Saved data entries

※ ※ ※

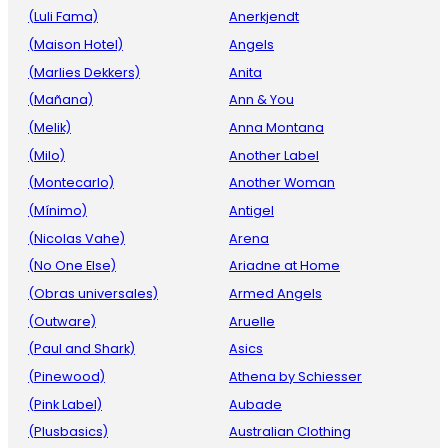
(Luli Fama)
Anerkjendt
(Maison Hotel)
Angels
(Marlies Dekkers)
Anita
(Mañana)
Ann & You
(Melik)
Anna Montana
(Milo)
Another Label
(Montecarlo)
Another Woman
(Mínimo)
Antigel
(Nicolas Vahe)
Arena
(No One Else)
Ariadne at Home
(Obras universales)
Armed Angels
(Outware)
Aruelle
(Paul and Shark)
Asics
(Pinewood)
Athena by Schiesser
(Pink Label)
Aubade
(Plusbasics)
Australian Clothing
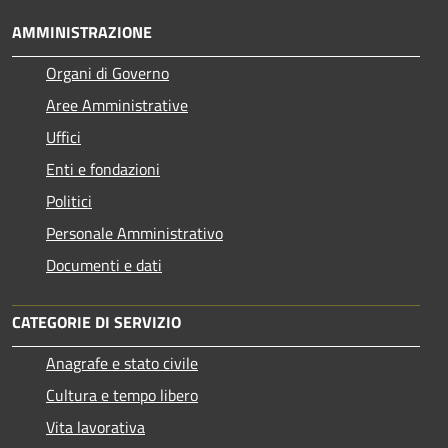
AMMINISTRAZIONE
Organi di Governo
Aree Amministrative
Uffici
Enti e fondazioni
Politici
Personale Amministrativo
Documenti e dati
CATEGORIE DI SERVIZIO
Anagrafe e stato civile
Cultura e tempo libero
Vita lavorativa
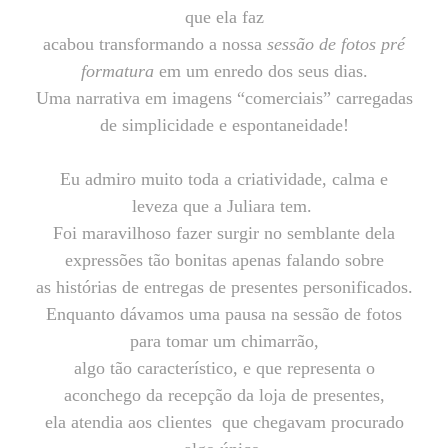
que ela faz
acabou transformando a nossa
sessão de fotos pré
formatura
em um enredo dos seus dias.
Uma narrativa em imagens “comerciais” carregadas
de simplicidade e espontaneidade!
Eu admiro muito toda a criatividade, calma e
leveza que a Juliara tem.
Foi maravilhoso fazer surgir no semblante dela
expressões tão bonitas apenas falando sobre
as histórias de entregas de presentes personificados.
Enquanto dávamos uma pausa na sessão de fotos
para tomar um chimarrão,
algo tão característico, e que representa o
aconchego da recepção da loja de presentes,
ela atendia aos clientes que chegavam procurado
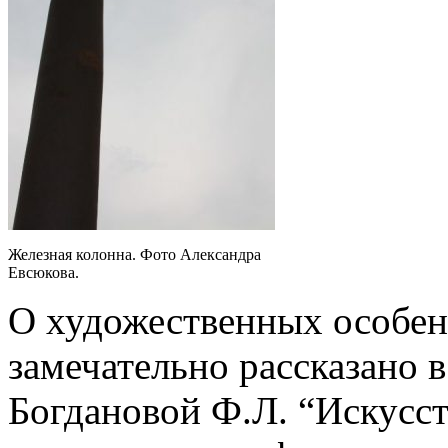
Железная колонна. Фото Александра
Евсюкова.
О художественных особе
замечательно рассказано 
Богдановой Ф.Л. “Искусс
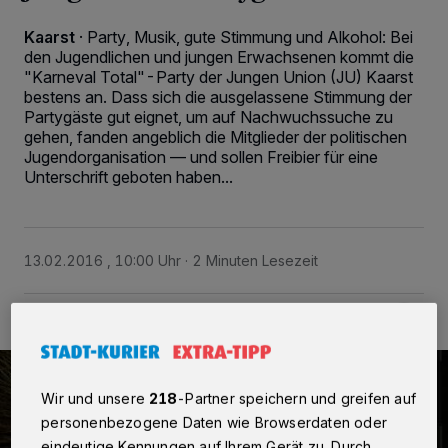
Kaarst
·
Party, Musik, gute Stimmung und Alkohol: Bei
den Jugendlichen und jungen Erwachsenen kommt die
"Karneval Total"-Party der Jungen Union (JU) Kaarst
bestens an. Dass sich die ausgelassene Stimmung der
Partygäste gut eignet, um auf Nachwuchssuche zu
gehen, fanden angeblich die Mitglieder der politischen
Jugendorganisation — und sollen Freibier für eine
Unterschrift geboten haben...
13.02.2016 , 10:00 Uhr
2 Minuten Lesezeit
Wir und unsere
218
-Partner speichern und greifen auf
personenbezogene Daten wie Browserdaten oder
eindeutige Kennungen auf Ihrem Gerät zu. Durch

※ ※ ※

Problem to solve → Search the records for the word "fotos" and copy every line where it occurs.

Solved problem →
sessão de fotos pré
Enquanto dávamos uma pausa na sessão de fotos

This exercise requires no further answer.